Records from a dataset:
=====

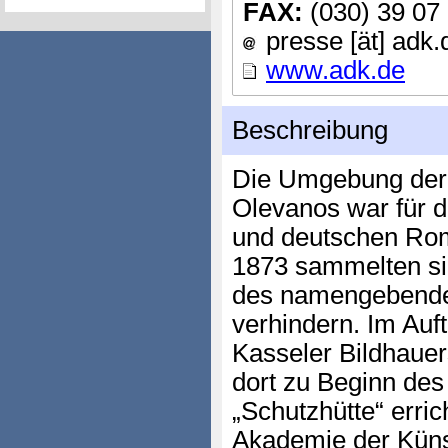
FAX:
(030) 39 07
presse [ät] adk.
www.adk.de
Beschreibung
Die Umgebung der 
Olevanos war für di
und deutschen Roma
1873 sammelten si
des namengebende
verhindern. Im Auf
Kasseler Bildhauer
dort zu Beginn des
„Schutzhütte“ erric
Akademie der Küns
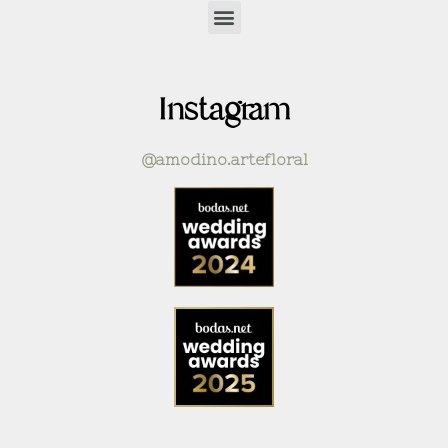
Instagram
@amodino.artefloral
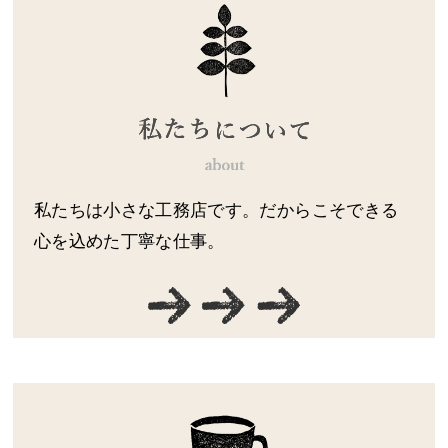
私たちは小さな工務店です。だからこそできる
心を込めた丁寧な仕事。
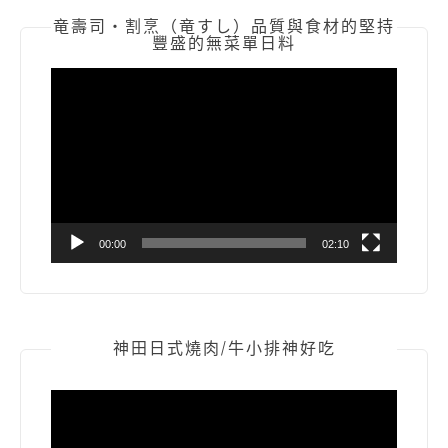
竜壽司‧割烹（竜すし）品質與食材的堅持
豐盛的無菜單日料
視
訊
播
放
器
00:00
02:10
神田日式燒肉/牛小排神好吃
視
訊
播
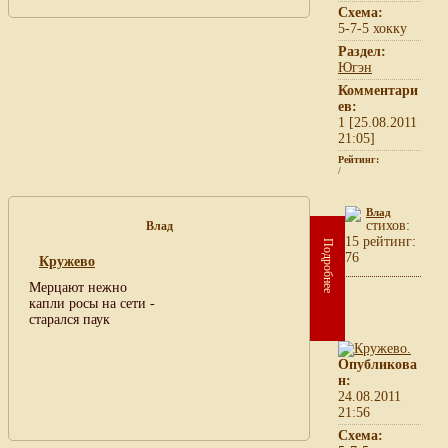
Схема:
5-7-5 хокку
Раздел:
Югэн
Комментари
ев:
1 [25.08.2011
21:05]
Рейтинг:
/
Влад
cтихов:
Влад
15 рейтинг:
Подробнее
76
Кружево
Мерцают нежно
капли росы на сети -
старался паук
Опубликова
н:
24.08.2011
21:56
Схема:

=====

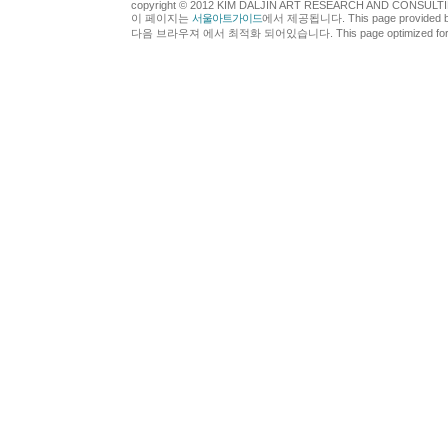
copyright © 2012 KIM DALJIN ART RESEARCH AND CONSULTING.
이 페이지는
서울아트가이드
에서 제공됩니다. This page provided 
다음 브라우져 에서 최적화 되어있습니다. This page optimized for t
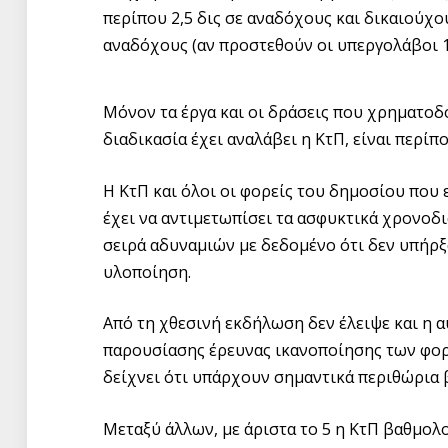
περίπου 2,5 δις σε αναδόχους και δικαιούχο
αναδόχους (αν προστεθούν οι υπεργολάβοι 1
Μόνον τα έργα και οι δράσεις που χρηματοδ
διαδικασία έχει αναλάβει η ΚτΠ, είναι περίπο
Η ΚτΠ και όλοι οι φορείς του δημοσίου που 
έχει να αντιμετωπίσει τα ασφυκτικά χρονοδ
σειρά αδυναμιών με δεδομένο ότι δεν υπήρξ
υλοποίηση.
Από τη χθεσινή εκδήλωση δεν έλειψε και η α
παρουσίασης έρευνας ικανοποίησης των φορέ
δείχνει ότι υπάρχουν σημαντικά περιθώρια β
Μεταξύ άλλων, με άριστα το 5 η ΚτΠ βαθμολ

=====

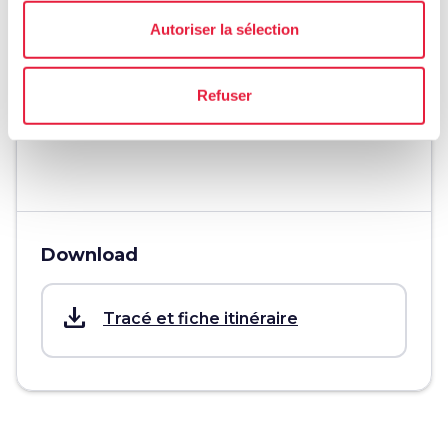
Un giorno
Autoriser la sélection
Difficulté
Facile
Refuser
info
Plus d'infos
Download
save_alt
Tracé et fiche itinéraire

=====

Every line above that holds the word "This" needs to be copied.

## Task result
에서 제공됩니다. This page provided 
다음 브라우져 에서 최적화 되어있습니다. This page optimized for t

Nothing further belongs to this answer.